What's that sound?  It could be the sound of digging or clawing or the melody of an exercise wheel going round and round. Or it could be the munch-munch-crunch of dinner time. If you’re new to hamsters, these are some of the adjustments you’re probably making to your hamster—and that he is making to you.

Hamsters are nocturnal animals, meaning that they’re active late in the evening and in the middle of the night, sleeping mostly during the day. So if you’re on different schedules, take heart: The operative word is "mostly".  In fact, your hamster should have some active periods while you’re still awake and before you head off to bed.

Since every hamster is different, it’s impossible to predict how often and for how long your hamster might be awake. But if you think that you can force your hamster to conform to your sleep schedule, you’re mistaken. In fact, accommodating your hamster’s preferred sleep time is vital to developing a healthy relationship with him. While he can’t post a "do not disturb" sign on his cage, he'll most likely let you know if your attempts to rouse him are getting on his nerves: He may become stressed and ornery and may even bite you.
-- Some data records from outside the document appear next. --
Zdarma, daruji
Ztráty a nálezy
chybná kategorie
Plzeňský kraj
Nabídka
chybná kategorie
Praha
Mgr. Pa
If you’re not a night owl yourself, you can make the most of your time with your hamster by:

  • Taking your cues from him. He'll let you know when he wants your attention or wants to play.
  • Cleaning his cage and giving him food in the late afternoon or early evening.
  • Placing his cage in a dark, quiet place so that when he does sleep, he can do so comfortably—and when he’s awake in the middle of the night, he won’t disturb you.
  • Talking to your hamster in a calm, soothing manner if you must change his water while he’s sleeping. You might even convince him to perk up and turn his wheel round and round to amuse you while you’re both wide awake.